Margot Solomon

Margot has done an exceptional amount of distinguished work for the psychotherapy profession in New Zealand over the last 25 years. She has contributed extensively to NZAP nationally and locally, and has been a leader in the field of psychotherapy practice, education and research for many years as a Clinician, Senior Lecturer and Programme Leader in the Department of Psychotherapy and Counselling at AUT.

Margot has a profoundly depth oriented, non- partisan, respectful approach to helping psychotherapists of diverse orientations engage with their own learning and growth in a group setting, and she has gone on to research and write about this learning process.

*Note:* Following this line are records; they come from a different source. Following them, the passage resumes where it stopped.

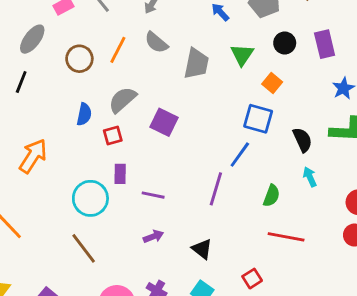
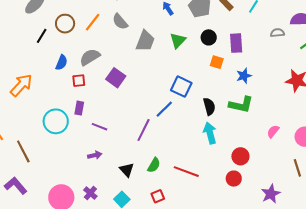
black line: (21, 82) -> (42, 36), moved
orange square: (272, 83) -> (217, 62), moved, turned -32
cyan arrow: (310, 177) -> (210, 133), size x1.5
green semicircle: (271, 196) -> (154, 165), moved
brown line: (84, 248) -> (23, 151), moved

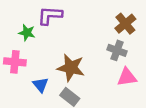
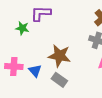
pink cross: (15, 62) -> (14, 67), moved

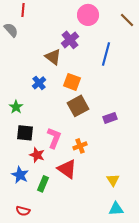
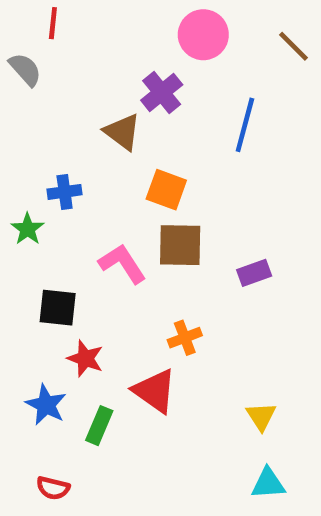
blue cross: (39, 83) -> (65, 192), moved, turned 32
brown square: (78, 106) -> (180, 245), turned 30
green star: (16, 107) -> (28, 229), moved
pink L-shape: (54, 138) -> (122, 264), moved, turned -55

She responded to the call to bring University-based postgraduate psychotherapy courses to Christchurch in 2007 and 2008, and 2009. In subsequent years, she again responded to the request for access to this training and qualification pathway and travelled to Napier and Wellington to offer University-based advanced postgraduate training for psychotherapists. This was a personal effort motivated by a sense of justice and fairness in access to resources, given the only University offering such psychotherapy courses is based in Auckland.

Margot has also contributed significantly to promoting and creating opportunities for group work and group therapy in New Zealand in varied ways. She was a founding member of The Hakanoa Group in Auckland, which had links to The Institute of Group Analysis, London, and helped to organise training via this Institute in Auckland. In the AUT Psychotherapy programme, Margot (together with Russell Waetford) started the Community Kōrerō, a weekly large group following Tikanga Māori, for all students and staff. Her firm belief in the value of group therapy has seen her maintain a longstanding group psychotherapy practice herself, as well as maintaining a postgraduate teaching paper in group psychotherapy.

Her involvement with NZAP has been varied and enduring. She has been a presenter of papers, and has bravely stepped into a leadership space as facilitator of large groups at NZAP Conferences on many occasions. She has been on organising committees for Conferences, completed a term on Council as the Editor of the Newsletter, and has been an active member of the Northern Branch. She has contributed to the Association through participating in marking and panels for the Advanced Clinical Practice qualification. She is currently a longstanding member of the NZAP Ethics and Professional Standards Committee and she contributed to the Review of our Code of Ethics in 2018.

Margot’s valuing of group process and group work, ethical practice, academia, and learning as a deeply personal engagement and integration, has been a distinguished contribution to the richness and depth of the NZAP membership and Association as a whole.